The Kiwis’ triumph was their fifth in as many matches at the World Cup but Afghanistan’s slim hopes of making the quarter-finals are now over after their fourth defeat of the group stage.
Mohammad Nabi’s side dug in at McLean Park, though, as a score in excess of 150 looked unlikely when they slipped to 6-2 and then 59-6 after winning the toss and electing to bat.
Black Caps left-armer Trent Boult (3-34) trapped Javed Ahmadi (1) lbw before Vettori bowled Afghanistan’s other opener, Usman Ghani, for a third-ball duck.
Boult’s seam accounted for Ashgar Stanikzai (9) and when Vettori spun out Nowroz Mangal (27) to reach the 300-wicket milestone – the first man from New Zealand to achieve the feat – and then sent Nabi (6) and Afsar Zazai (0) back into the shed, Afghanistan were reeling.
However, Najibullah Zadran (56) and Samiullah Shenwari (54) shared a stand of 86 for the seventh wicket – Zadran smoking two maximums and eight fours in his run-a-ball innings – as the Pool A outsiders gave themselves something to defend.

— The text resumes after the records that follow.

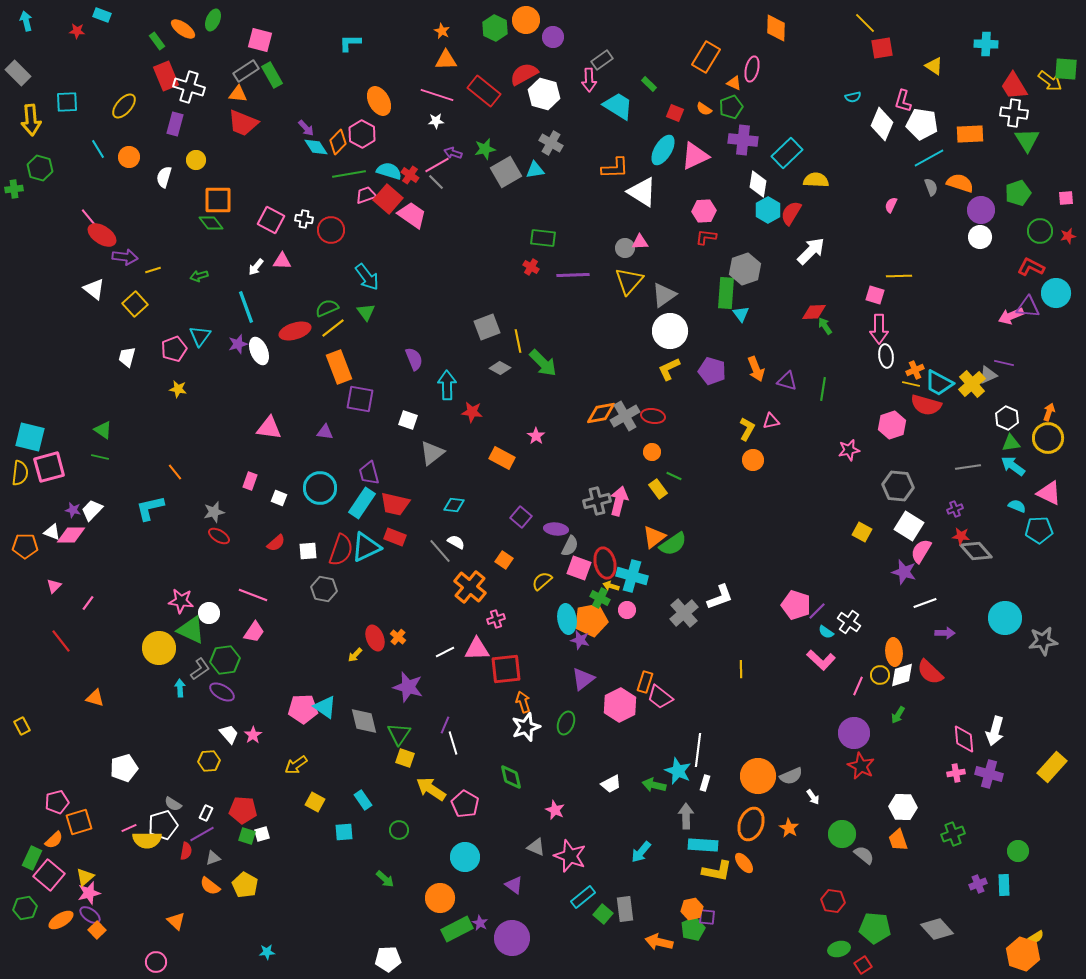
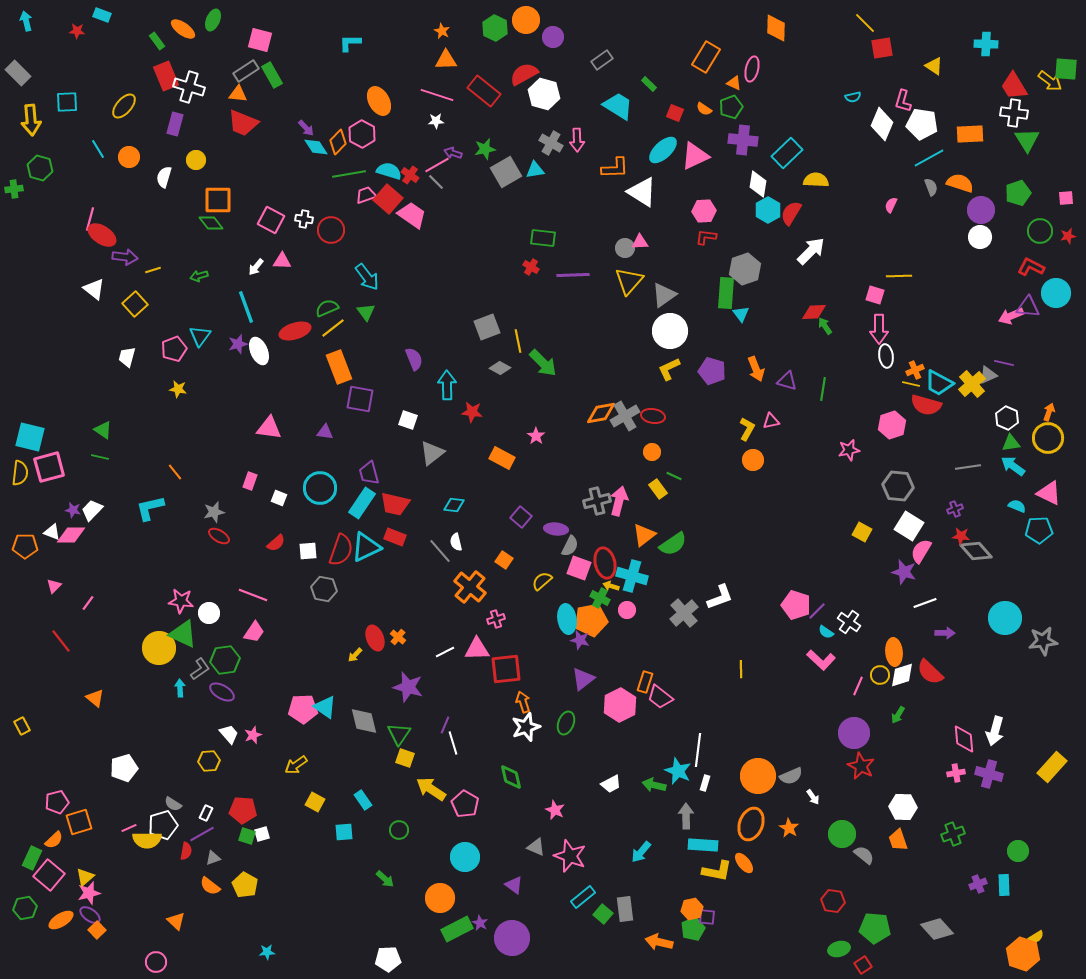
pink arrow at (589, 80): moved 12 px left, 60 px down
cyan ellipse at (663, 150): rotated 16 degrees clockwise
pink line at (90, 219): rotated 55 degrees clockwise
orange triangle at (654, 537): moved 10 px left, 2 px up
white semicircle at (456, 542): rotated 132 degrees counterclockwise
green triangle at (191, 630): moved 8 px left, 4 px down
orange triangle at (95, 698): rotated 24 degrees clockwise
pink star at (253, 735): rotated 12 degrees clockwise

New Zealand, though, raced out of the traps thanks to McCullum and Guptill, the captain clubbing six fours and a six in scenes mildly reminiscent of his assault on England’s bowlers in Wellington two weeks ago.
The 33-year-old eventually went for one hoick too many, bottom-edging Nabi onto his stumps, but Guptill’s more measured knock, combined with cameos from Kane Williamson (33), Ross Taylor (24) and Grant Elliott (19) saw the Black Caps home with 83 balls to spare.
McCullum salutes Vettori after 300th ODI wicket
Brendon McCullum saluted “special” Daniel Vettori after the veteran spinner became the first New Zealander to pocket 300 one-day international wickets.
The 36-year-old achieved the feat while destroying Afghanistan’s top order in Napier and has now taken 12 scalps at the 2015 World Cup so far at an average of 11.33.
Vettori initially retired from ODI cricket after the 2011 World Cup but Black Caps skipper McCullum is delighted to have the Auckland-born bowler back in his ranks.
“He is a special cricketer and has been in all three forms for almost two decades,” McCullum said of Vettori, who made his New Zealand debut in a Test match versus England in 1997.
“All credit to him, not just for his drive but his ability to bounce back from injury and his hunger to play for us. To see him tick off another milestone gives immense satisfaction to not just him but all the guys.”
Vettori recorded masterful figures of 4-18 from 10 overs against Afghanistan and has a miserly economy rate of 3.00 in the competition to date.
Sky Sports pundits Mark Butcher and Rob Key watched the twirler guide his country to a fifth straight World Cup victory and believe Vettori’s bowling intelligence is key to his success.
“He doesn’t have that mystery ball but he has great control and almost knows exactly what the batsman is going to do,” said Kent captain Key.
“He is so far ahead of you as a batsman, knowing when you are going to come down the pitch and when to bowl a slide-on delivery. He’s a brilliant performer.”
Former England batsman Butcher added, “You only have to go back to the Australia game where he had a 45-yard boundary behind him and David Warner and co in full flight yet he stopped Australia in their tracks. Changes in flight are what he is so marvellous at and if there is no spin on the pitch he will change his pace and seemingly have the ball on a piece of string.”